Task →
Everything in the data below is left aside except the lines from the one containing "गाउँपालिका कार्यालयको सेवा प्रबाह संग" through the one containing "2007/2008 gewesen sein) an Projekten zu dem"; repeat those exactly.

*** Recorded information ***

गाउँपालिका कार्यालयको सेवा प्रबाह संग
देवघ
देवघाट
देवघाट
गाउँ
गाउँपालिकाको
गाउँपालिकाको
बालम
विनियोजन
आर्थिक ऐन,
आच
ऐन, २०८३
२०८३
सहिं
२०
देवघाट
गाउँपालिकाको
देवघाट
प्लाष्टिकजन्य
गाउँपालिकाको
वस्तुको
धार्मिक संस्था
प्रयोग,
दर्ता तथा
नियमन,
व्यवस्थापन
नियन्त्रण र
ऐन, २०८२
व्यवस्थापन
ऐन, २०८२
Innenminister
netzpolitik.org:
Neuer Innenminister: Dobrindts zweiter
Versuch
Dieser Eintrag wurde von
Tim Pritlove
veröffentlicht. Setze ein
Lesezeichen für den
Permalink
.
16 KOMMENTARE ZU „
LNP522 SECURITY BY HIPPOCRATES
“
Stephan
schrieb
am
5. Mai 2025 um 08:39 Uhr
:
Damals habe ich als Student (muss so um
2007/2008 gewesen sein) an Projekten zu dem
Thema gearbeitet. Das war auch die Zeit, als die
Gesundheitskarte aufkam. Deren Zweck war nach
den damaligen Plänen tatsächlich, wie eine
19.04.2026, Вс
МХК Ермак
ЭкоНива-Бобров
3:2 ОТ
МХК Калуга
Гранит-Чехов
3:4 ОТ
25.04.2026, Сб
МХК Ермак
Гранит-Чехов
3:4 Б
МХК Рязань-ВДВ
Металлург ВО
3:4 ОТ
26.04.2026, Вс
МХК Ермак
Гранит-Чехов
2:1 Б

***
*** Recorded information ***

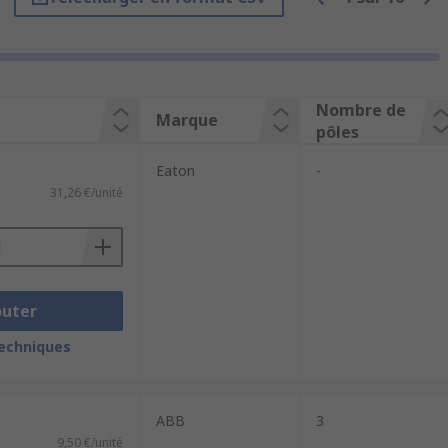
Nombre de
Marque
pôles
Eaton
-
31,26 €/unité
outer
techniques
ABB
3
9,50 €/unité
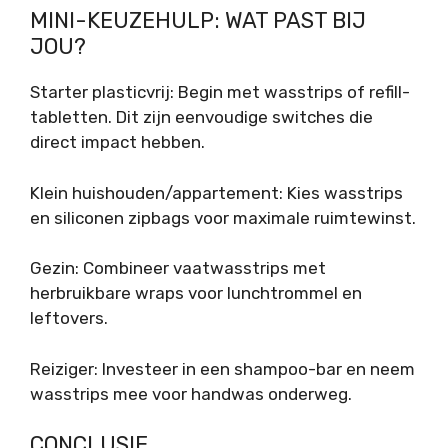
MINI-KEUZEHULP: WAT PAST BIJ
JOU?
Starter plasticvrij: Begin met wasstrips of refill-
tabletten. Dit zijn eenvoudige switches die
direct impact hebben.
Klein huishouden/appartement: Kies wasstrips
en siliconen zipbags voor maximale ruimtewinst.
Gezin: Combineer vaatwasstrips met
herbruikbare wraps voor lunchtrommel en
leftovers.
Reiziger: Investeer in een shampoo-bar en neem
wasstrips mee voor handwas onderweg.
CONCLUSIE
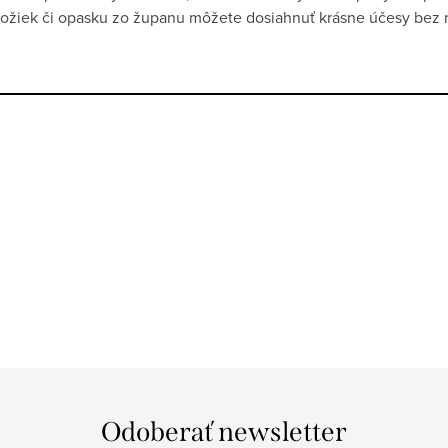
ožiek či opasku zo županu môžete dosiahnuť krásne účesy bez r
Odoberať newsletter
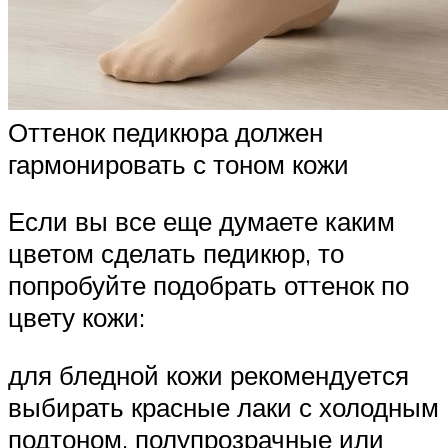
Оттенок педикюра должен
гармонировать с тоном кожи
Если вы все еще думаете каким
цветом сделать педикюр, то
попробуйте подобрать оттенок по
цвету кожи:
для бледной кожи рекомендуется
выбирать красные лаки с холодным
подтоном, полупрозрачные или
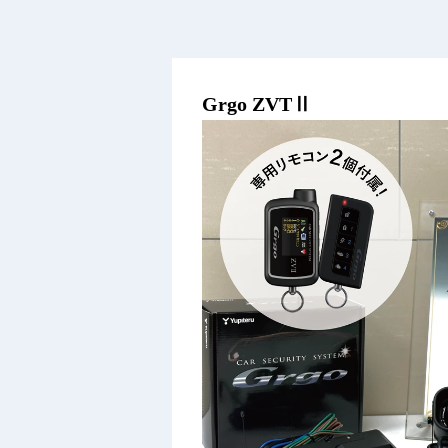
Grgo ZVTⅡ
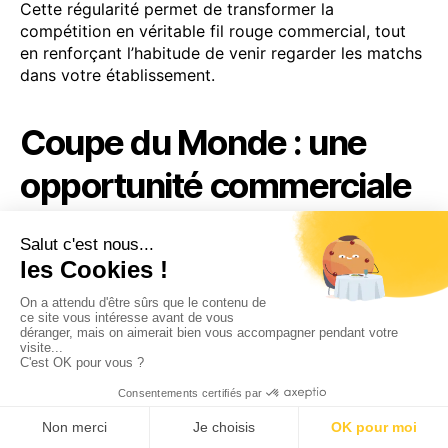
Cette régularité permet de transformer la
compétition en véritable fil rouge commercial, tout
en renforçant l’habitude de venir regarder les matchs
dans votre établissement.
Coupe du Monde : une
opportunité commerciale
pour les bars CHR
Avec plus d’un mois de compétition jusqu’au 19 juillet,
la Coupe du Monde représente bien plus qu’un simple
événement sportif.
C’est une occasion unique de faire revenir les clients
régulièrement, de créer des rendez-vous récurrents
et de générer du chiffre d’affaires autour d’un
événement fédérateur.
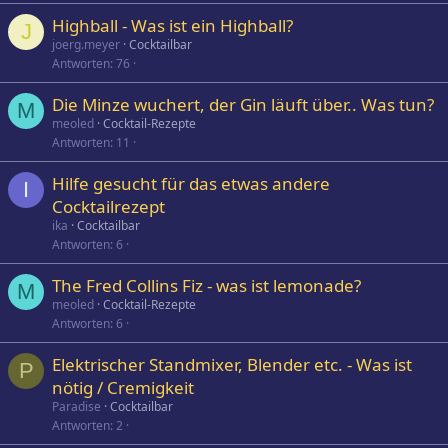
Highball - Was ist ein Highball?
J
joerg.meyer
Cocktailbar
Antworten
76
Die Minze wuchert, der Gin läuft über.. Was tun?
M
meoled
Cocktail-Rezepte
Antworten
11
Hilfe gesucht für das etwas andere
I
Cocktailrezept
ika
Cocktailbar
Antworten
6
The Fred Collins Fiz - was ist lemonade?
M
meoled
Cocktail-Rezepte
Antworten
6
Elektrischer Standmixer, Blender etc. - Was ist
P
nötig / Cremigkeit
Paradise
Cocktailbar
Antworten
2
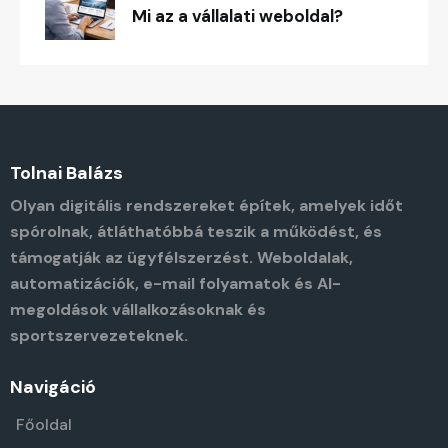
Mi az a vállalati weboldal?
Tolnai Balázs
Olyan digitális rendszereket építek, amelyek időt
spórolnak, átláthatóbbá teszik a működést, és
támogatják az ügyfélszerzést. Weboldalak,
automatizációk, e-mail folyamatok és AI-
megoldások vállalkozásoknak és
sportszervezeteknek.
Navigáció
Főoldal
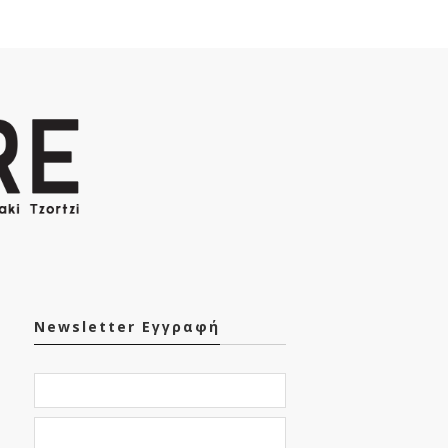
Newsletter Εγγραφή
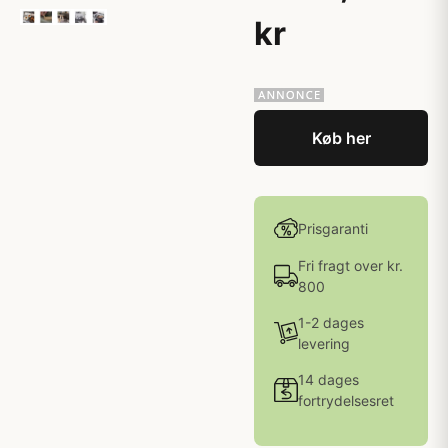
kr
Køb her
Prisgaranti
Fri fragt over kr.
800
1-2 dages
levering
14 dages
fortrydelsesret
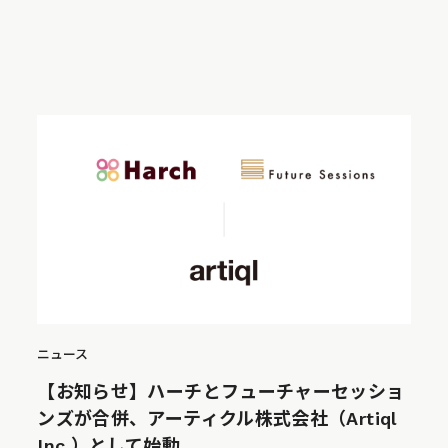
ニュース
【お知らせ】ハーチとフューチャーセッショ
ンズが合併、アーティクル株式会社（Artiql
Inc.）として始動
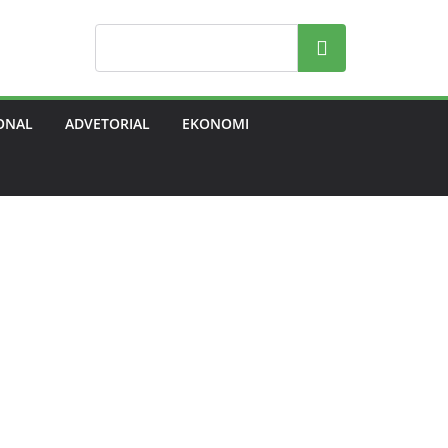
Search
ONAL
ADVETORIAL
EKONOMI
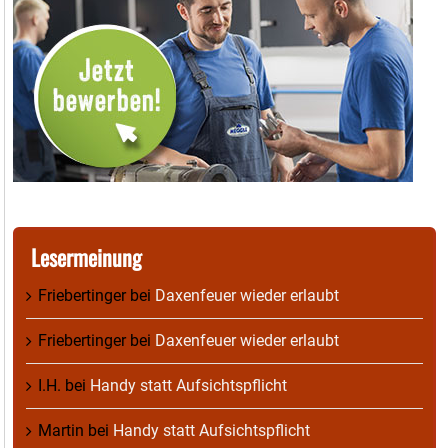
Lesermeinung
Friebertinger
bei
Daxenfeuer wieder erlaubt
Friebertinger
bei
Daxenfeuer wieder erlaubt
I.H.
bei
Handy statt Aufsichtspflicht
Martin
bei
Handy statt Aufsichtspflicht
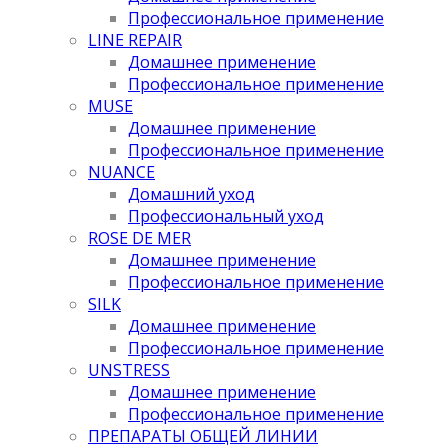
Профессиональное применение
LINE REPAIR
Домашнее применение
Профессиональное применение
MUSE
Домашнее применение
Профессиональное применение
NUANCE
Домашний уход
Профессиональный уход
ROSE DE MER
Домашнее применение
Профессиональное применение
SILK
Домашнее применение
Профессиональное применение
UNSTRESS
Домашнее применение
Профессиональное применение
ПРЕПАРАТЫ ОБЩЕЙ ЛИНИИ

***
*** Recorded information ***

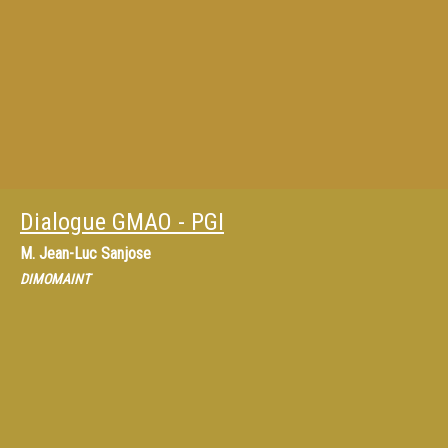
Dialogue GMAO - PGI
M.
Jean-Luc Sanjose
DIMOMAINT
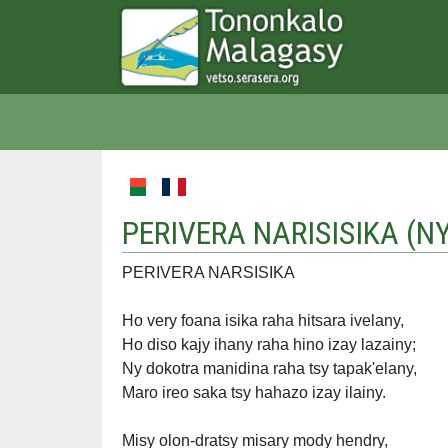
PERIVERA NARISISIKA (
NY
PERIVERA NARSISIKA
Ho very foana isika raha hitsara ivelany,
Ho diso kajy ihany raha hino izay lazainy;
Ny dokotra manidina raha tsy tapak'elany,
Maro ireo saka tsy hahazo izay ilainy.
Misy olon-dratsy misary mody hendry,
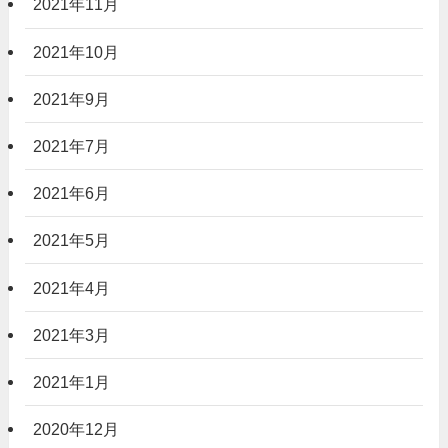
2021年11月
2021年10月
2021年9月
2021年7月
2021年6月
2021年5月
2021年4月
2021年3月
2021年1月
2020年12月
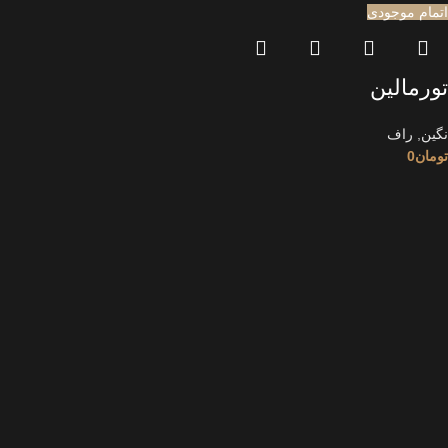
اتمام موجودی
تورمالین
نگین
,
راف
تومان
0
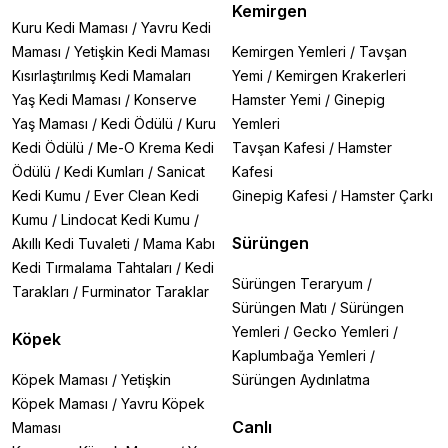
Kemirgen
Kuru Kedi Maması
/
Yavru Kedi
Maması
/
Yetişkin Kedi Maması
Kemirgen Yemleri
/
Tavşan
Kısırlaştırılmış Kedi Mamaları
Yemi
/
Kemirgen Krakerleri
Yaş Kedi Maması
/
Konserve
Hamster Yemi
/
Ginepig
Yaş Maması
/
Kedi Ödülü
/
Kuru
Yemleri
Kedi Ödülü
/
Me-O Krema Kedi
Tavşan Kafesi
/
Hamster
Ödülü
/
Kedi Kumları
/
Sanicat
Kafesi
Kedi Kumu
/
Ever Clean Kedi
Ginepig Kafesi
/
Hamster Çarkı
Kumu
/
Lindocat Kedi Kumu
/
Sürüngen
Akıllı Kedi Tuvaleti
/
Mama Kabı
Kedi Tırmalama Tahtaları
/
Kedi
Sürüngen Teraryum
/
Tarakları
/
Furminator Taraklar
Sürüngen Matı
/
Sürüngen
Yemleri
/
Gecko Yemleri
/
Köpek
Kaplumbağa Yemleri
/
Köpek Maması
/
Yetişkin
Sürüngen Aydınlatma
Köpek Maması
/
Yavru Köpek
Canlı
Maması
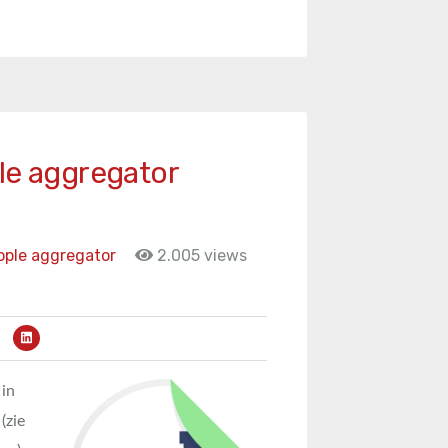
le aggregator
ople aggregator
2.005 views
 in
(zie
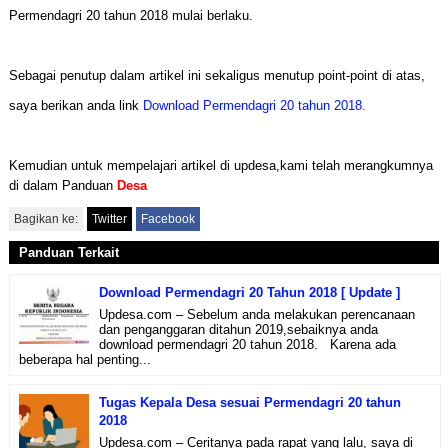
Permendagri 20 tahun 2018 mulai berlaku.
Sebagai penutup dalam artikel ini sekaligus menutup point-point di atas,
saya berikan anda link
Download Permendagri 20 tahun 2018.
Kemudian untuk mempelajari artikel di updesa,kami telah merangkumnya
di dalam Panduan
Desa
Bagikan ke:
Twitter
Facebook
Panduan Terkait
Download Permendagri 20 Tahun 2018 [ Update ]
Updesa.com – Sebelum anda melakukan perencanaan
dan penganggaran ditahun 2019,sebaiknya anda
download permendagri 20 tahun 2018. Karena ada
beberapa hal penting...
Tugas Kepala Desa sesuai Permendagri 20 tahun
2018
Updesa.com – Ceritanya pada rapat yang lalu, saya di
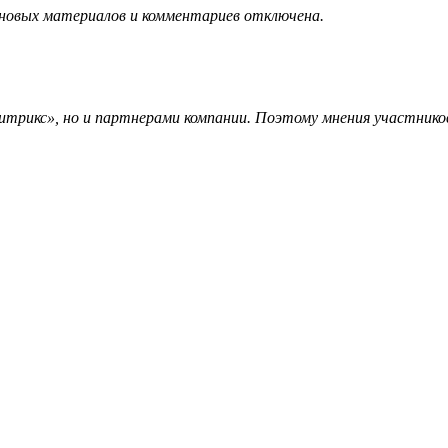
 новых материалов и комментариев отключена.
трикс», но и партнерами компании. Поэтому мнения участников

***

Finished task →
गाउँपालिका कार्यालयको सेवा प्रबाह संग
देवघ
देवघाट
देवघाट
गाउँ
गाउँपालिकाको
गाउँपालिकाको
बालम
विनियोजन
आर्थिक ऐन,
आच
ऐन, २०८३
२०८३
सहिं
२०
देवघाट
गाउँपालिकाको
देवघाट
प्लाष्टिकजन्य
गाउँपालिकाको
वस्तुको
धार्मिक संस्था
प्रयोग,
दर्ता तथा
नियमन,
व्यवस्थापन
नियन्त्रण र
ऐन, २०८२
व्यवस्थापन
ऐन, २०८२
Innenminister
netzpolitik.org:
Neuer Innenminister: Dobrindts zweiter
Versuch
Dieser Eintrag wurde von
Tim Pritlove
veröffentlicht. Setze ein
Lesezeichen für den
Permalink
.
16 KOMMENTARE ZU „
LNP522 SECURITY BY HIPPOCRATES
“
Stephan
schrieb
am
5. Mai 2025 um 08:39 Uhr
:
Damals habe ich als Student (muss so um
2007/2008 gewesen sein) an Projekten zu dem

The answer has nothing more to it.